Task¶
Task¶
A unit of computation used inside graph assets. Can be used as a bare decorator or with parameters.
import rivers as rs
@rs.Task
def my_task(data):
return transform(data)
@rs.Task(name="custom_name", tags=["slow"])
def another_task(data):
return heavy_transform(data)
Parameters:
| Parameter | Type | Default | Description |
|---|---|---|---|
name |
str \| None |
None |
Task name. Defaults to function name. |
tags |
list[str] \| None |
None |
Tags for categorization. |
partitions_def |
PartitionsDefinition \| None |
None |
Partition definition for partitioned tasks. |
partition_mapping |
dict[str, PartitionMapping] \| None |
None |
Mapping from dependency name to partition mapping strategy. |
io_handler |
BaseIOHandler \| str \| None |
None |
IO handler for persisting the task's output. |
Properties:
| Property | Type | Description |
|---|---|---|
name |
str \| None |
Task name (defaults to the wrapped function name). |
tags |
list[str] \| None |
Tags propagated to runs that include this task. |
is_async |
bool |
True when the wrapped function is a coroutine function. |
When called inside an Asset.from_graph() body, a Task records itself into the composition graph and returns an InvokedNodeOutput instead of executing.
Partitioning:
Tasks support the same partitioning features as assets:
parts = rs.PartitionsDefinition.static_(["a", "b", "c"])

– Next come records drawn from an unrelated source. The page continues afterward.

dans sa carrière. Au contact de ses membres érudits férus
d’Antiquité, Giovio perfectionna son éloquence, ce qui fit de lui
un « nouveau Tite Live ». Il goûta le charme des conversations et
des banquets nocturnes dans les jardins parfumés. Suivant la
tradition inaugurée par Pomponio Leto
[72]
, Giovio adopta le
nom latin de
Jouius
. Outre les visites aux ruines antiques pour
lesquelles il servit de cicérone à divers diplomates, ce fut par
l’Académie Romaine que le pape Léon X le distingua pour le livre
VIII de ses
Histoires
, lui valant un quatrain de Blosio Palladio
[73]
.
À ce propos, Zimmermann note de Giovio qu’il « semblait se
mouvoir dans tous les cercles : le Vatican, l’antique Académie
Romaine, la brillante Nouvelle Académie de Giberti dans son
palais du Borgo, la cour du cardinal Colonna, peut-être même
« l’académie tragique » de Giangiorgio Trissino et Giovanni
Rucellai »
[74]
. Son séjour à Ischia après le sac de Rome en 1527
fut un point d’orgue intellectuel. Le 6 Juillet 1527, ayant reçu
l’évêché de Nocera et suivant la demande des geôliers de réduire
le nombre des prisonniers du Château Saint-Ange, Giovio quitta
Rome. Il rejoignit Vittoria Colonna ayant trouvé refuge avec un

# Partitioned task — receives PartitionContext during execution
@rs.Task(partitions_def=parts)
def process(context: rs.AssetExecutionContext, source: str) -> str:
return f"processed-{context.partition_key}"

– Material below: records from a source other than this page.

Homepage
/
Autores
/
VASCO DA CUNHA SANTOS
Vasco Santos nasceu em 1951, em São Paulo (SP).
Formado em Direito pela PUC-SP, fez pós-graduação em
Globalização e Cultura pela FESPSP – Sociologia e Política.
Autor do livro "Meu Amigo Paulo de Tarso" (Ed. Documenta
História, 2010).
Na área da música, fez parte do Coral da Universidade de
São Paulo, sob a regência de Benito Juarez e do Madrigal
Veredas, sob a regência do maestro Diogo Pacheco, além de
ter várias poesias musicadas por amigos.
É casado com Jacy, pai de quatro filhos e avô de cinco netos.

# Unpartitioned task depending on partitioned asset via AllPartitions
@rs.Task(partition_mapping={"source": rs.PartitionMapping.all_partitions()})
def aggregate(source: int) -> int:
return source + 1
BashTask¶
A task that runs a shell command natively in Rust via std::process::Command. No Python subprocess overhead.
import rivers as rs
# Shell command (interpreted by sh -c)
greet = rs.BashTask(name="greet", command="echo hello")

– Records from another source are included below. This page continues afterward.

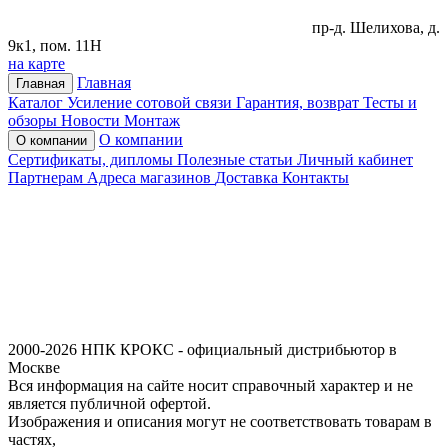
пр-д. Шелихова, д.
9к1, пом. 11Н
на карте
Главная
Главная
Каталог
Усиление сотовой связи
Гарантия, возврат
Тесты и
обзоры
Новости
Монтаж
О компании
О компании
Сертификаты, дипломы
Полезные статьи
Личный кабинет
Партнерам
Адреса магазинов
Доставка
Контакты
2000-2026 НПК КРОКС - официальный дистрибьютор в
Москве
Вся информация на сайте носит справочный характер и не
является публичной офертой.
Изображения и описания могут не соответствовать товарам в
частях,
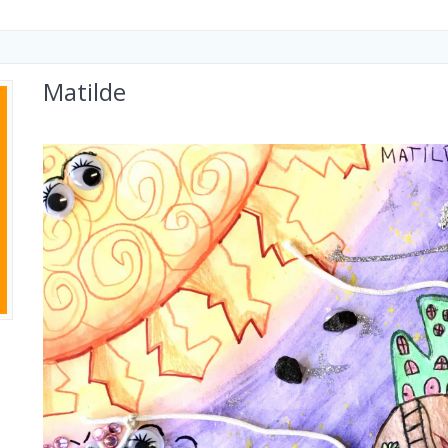
Matilde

# Command as list (no shell interpretation)
build = rs.BashTask(name="build", command=["make", "build"])
# With environment and working directory
deploy = rs.BashTask(
name="deploy",
command="./deploy.sh",
env={"STAGE": "prod"},
cwd="/app",
)
result = greet() # "hello"
Parameters:
| Parameter | Type | Default | Description |
|---|---|---|---|
name |
str |
required | Task name. |
command |
str \| list[str] |
required | Shell command string or argv list. |
env |
dict[str, str] \| None |
None |
Additional environment variables. |
cwd |
str \| None |
None |
Working directory. |
tags |
list[str] \| None |
None |
Tags for categorization. |
partition_mapping |
dict[str, PartitionMapping] \| None |
None |
Mapping from dependency name to partition mapping strategy. |
io_handler |
BaseIOHandler \| str \| None |
None |
IO handler for persisting the task's output. |
Properties:
| Property | Type |
|---|---|
name |
str |
command |
str \| list[str] |
env |
dict[str, str] \| None |
cwd |
str \| None |
tags |
list[str] \| None |
Behavior:
command: strruns throughsh -c(shell interpretation, pipes, etc.)command: list[str]runs directly via exec (no shell)- Returns stdout as a string (trailing newline stripped)
- Raises
OSErroron non-zero exit code with stderr in the message - Works inside
Asset.from_graph()composition context
TaskExecutionContext¶
A lightweight execution context for tasks. Similar to AssetExecutionContext but without asset-specific fields (kinds, group, code_version, metadata, output metadata).
import rivers as rs
@rs.Task(tags=["etl"])
def my_task(context: rs.TaskExecutionContext, source: int) -> str:
context.log.info(f"Running task {context.task_name}")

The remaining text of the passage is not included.